Day 1: En route from U.S.
Day 2: Arrive in Delhi, India
Welcome to India! Settle into your elegant and modern hotel for a restful evening.
Overnight: The Imperial
Day 3: Old Delhi / New Delhi
Following breakfast and a morning briefing with the Orbridge Travel Director, depart for Old Delhi—a city that pulses with energy and color.
As its name suggests, Old Delhi is the oldest area of Delhi, where traffic from honking cars, rickshaws, and ox carts blends with crowds of merchants and shoppers in a tangle amid narrow alleyways. The sights, sounds, and aromas come alive as brightly colored fruits and vegetables, intriguing street food, and handicrafts intermingle with exhaust, hot oil, spices, and the din of voices from passersby. Stimulating, and sometimes perplexing, this is an experience that won’t be forgotten.
Drive past the Red Fort—Delhi's most iconic monument and one of several UNESCO World Heritage Sites. Massive red sandstone walls standing 75-feet high enclose a complex of palaces, gardens, and a mosque. Across the road, and towering over Old Delhi with its tapering minarets and marble domes, stands Jama Masjid—the biggest and perhaps most well-known mosque in India. One of the finest examples of Mughal architecture in India, the Jama Masjid was created by Emperor Shah Jahan, who also commissioned the Taj Mahal. The mosque took more than 5,000 workers toiling six years to complete.
Next visit Chandni Chowk, the main thoroughfare through Old Delhi, and its business nerve center. Experience a rickshaw ride through the streets teeming with life. Pass by mansions from the past and a vast display of goods from today.
This afternoon, venture into New Delhi, a city of wide boulevards bordered by formal parks and attractions, including Rashtrapati Bhawan, the official residence of the president, and India Gate, a 138-foot-tall arch that bears the names of thousands of Indian soldiers who perished in conflicts such as World War I and the Third Afghan War.
Humayun’s Tomb, built in the mid-16th century, is also of structural and historical interest. Admire the arched façade of this regal mausoleum with its inlaid bands of white marble and red sandstone, and note how the building follows rules of Islamic geometry, with emphasis placed on the number eight.
Today also features educational enrichment through an informative discussion with an art historian on Delhi's history and culture.
Overnight: The Imperial (B,D)
Day 4: Delhi / Agra
After breakfast this morning, drive approximately four hours to Agra. Nestled on the banks of the Yamuna River, Agra boasts three UNESCO World Heritage Sites, including the iconic Taj Mahal and Agra Fort.
With sunset comes the first glimpse of India's most ornate mausoleum, the Taj Mahal, meaning "crown of palaces" in Urdu and Persian.
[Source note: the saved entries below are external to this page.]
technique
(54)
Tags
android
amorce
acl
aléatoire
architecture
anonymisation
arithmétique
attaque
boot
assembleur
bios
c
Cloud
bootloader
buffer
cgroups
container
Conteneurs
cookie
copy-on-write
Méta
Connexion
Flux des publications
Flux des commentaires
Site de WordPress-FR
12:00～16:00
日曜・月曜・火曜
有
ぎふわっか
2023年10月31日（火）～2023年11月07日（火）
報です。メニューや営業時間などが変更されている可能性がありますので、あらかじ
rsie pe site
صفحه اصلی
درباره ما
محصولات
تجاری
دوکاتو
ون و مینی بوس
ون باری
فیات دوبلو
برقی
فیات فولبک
Built by nearly 20,000 workers and 1,000 elephants over 20 years, this vital stop on any India tour is one of the new Seven Wonders of the World. The Taj Mahal was built by the Mughal emperor Shah Jahan in memory of his wife, Mumtaz Mahal.
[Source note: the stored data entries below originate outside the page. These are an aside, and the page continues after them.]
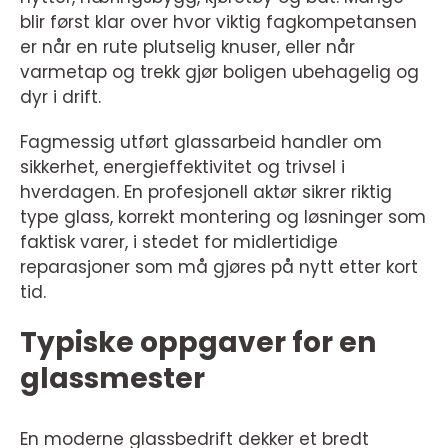
blir først klar over hvor viktig fagkompetansen
er når en rute plutselig knuser, eller når
varmetap og trekk gjør boligen ubehagelig og
dyr i drift.
Fagmessig utført glassarbeid handler om
sikkerhet, energieffektivitet og trivsel i
hverdagen. En profesjonell aktør sikrer riktig
type glass, korrekt montering og løsninger som
faktisk varer, i stedet for midlertidige
reparasjoner som må gjøres på nytt etter kort
tid.
Typiske oppgaver for en
glassmester
En moderne glassbedrift dekker et bredt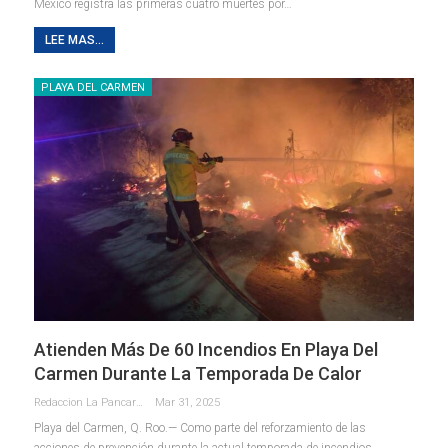
México registra las primeras cuatro muertes por…
LEE MAS...
PLAYA DEL CARMEN
Atienden Más De 60 Incendios En Playa Del
Carmen Durante La Temporada De Calor
Redaccion La Pancarta De Quintana Roo
Mar 31, 2025
Playa del Carmen, Q. Roo.— Como parte del reforzamiento de las
acciones de prevención durante la actual temporada de incendios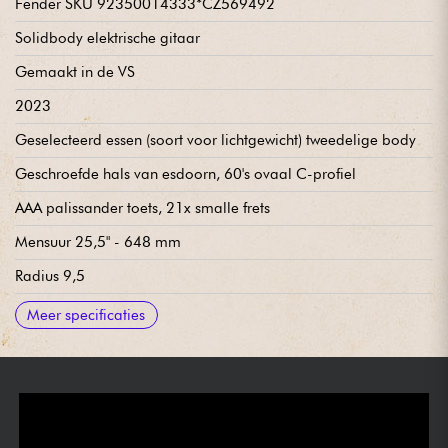
Fender SKU 92350014333*CZ569492
Solidbody elektrische gitaar
Gemaakt in de VS
2023
Geselecteerd essen (soort voor lichtgewicht) tweedelige body
Geschroefde hals van esdoorn, 60's ovaal C-profiel
AAA palissander toets, 21x smalle frets
Mensuur 25,5" - 648 mm
Radius 9,5
Halsbreedte 1e fret 1.650" - 42 mm
Halsbreedte laatste fret 2.200
Halsdikte, 1e/12e fret .790/930" (0.790/930")
Fender Custom Shop handgewikkelde '58 Tele enkelspoels
Hoofdvolume
Hoofdtoon
Pickupschakelaar met 3x positie
Vaste brug Fender 3-Saddle Vintage-Style Strings-Through-
Fender Vintage stemmechanieken met Fender logo
Been kam
Nitrocellulose afwerking
Verkocht met Fender Deluxe koffer bruin, riem, poetsdoek,
Meer specificaties
microfoon pickups
Body Tele® met schroefdraadzadels
certificaat van echtheid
Watch as the last natural light illuminates beautiful colors within the structure's marble and showcases the gardens and reflecting pools. See the sunset cast its fiery-orange glow on the Taj's white marble dome and observe in awe what photographs cannot do justice, including the builders' and designers' mastery of perspective. The height and the width of the Taj Mahal are equal, yet an optical illusion makes it appear taller. Delight in the scene's stately scale and ethereal quality of grace and elegance.
Overnight: Jaypee Palace (B,L,D)
Day 5: Agra
With an early start today, sunrise presents an additional enchanting view of the Taj Mahal. Soak in the dawn with cooler temperatures and fewer visitors. Ready your camera to capture the rising sun and mist blanketing the Yamuna River. Stroll through the arches into the grounds to explore in and around the Taj, admiring the calligraphy, the minarets, and the intricate lattice screens of the interior.
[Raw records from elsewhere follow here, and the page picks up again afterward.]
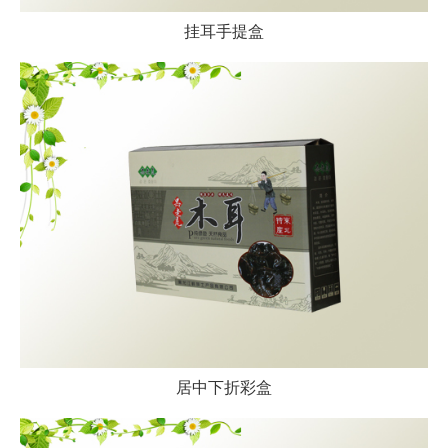
挂耳手提盒
居中下折彩盒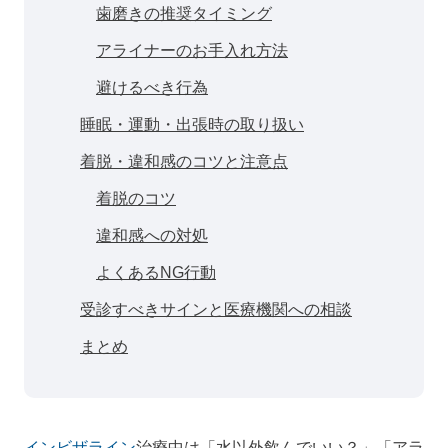
歯磨きの推奨タイミング
アライナーのお手入れ方法
避けるべき行為
睡眠・運動・出張時の取り扱い
着脱・違和感のコツと注意点
着脱のコツ
違和感への対処
よくあるNG行動
受診すべきサインと医療機関への相談
まとめ
インビザライン
治療中は「水以外飲んでいい？」「アラ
Return to the hotel for breakfast. The next adventure: a visit to Agra Fort, a complex of beautiful mosques and palaces that once housed royals who were guarded by crocodiles and tigers. The fort was the main residence of the Mughal emperors in this former capital. In 1657, when Shah Jahan fell ill, his son Aurangzeb declared himself emperor and confined his father to the fort. Discoveries await inside these imposing 70-foot walls, including the walls themselves. Legend has it some were made hollow and then filled with river water to keep occupants cool during the summer.
Today's itinerary is enhanced with a visit to an artisan’s workshop that showcases the continuing tradition of handcrafted marble inlay (as seen at the Taj Mahal).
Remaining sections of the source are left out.